[Available data — start]
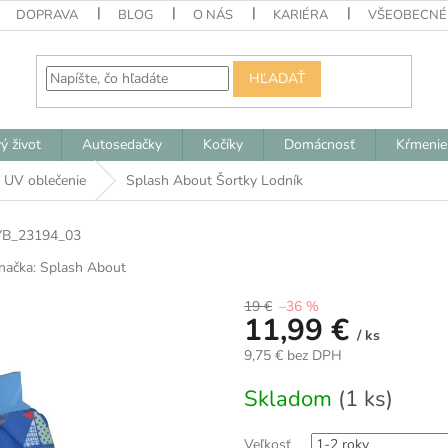
DOPRAVA
BLOG
O NÁS
KARIÉRA
VŠEOBECNÉ
HĽADAŤ
ý život
Autosedačky
Kočíky
Domácnosť
Kŕmenie
a UV oblečenie
Splash About Šortky Lodník
YB_23194_03
načka:
Splash About
19 €
–36 %
11,99 €
/ ks
9,75 € bez DPH
Jednotková
Skladom
(1 ks)
cena:
Veľkosť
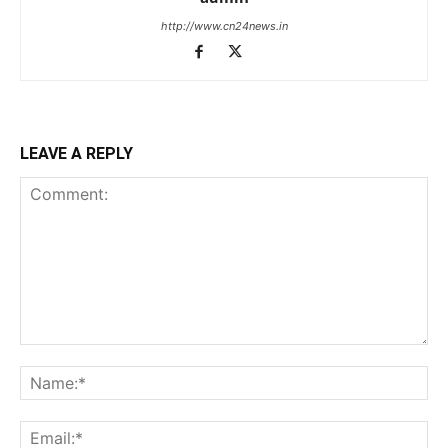
http://www.cn24news.in
LEAVE A REPLY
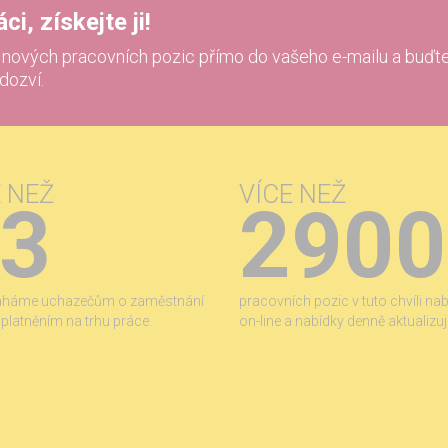
i, získejte ji!
í nových pracovních pozic přímo do vašeho e-mailu a buďte
 dozví.
E NEŽ
VÍCE NEŽ
3
2900
áháme uchazečům o zaměstnání
pracovních pozic v tuto chvíli na
 uplatněním na trhu práce.
on-line a nabídky denně aktualizu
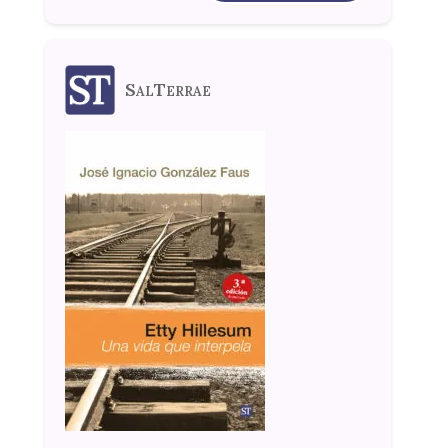
SalTerrae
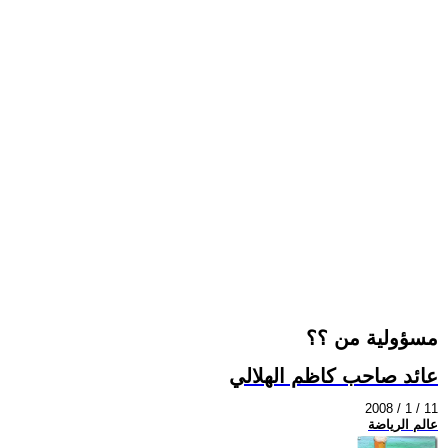
مسؤولية من ؟؟
عائد صاحب كاظم الهلالي
2008 / 1 / 11
عالم الرياضة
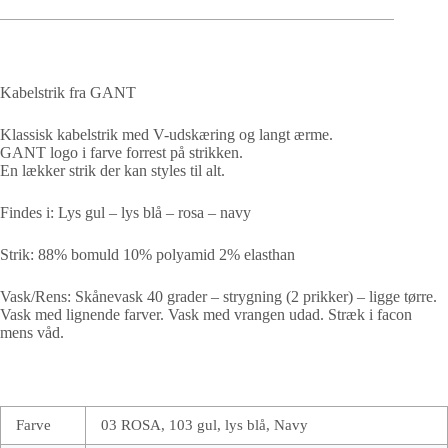
Kabelstrik fra GANT
Klassisk kabelstrik med V-udskæring og langt ærme.
GANT logo i farve forrest på strikken.
En lækker strik der kan styles til alt.
Findes i: Lys gul – lys blå – rosa – navy
Strik: 88% bomuld 10% polyamid 2% elasthan
Vask/Rens: Skånevask 40 grader – strygning (2 prikker) – ligge tørre.
Vask med lignende farver. Vask med vrangen udad. Stræk i facon
mens våd.
Farve
03 ROSA, 103 gul, lys blå, Navy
[Available data — finish]
## Work task
Every line above that carries the string "pracovních" should be copied.

## Solution
í nových pracovních pozic přímo do vašeho e-mailu a buďte
pracovních pozic v tuto chvíli na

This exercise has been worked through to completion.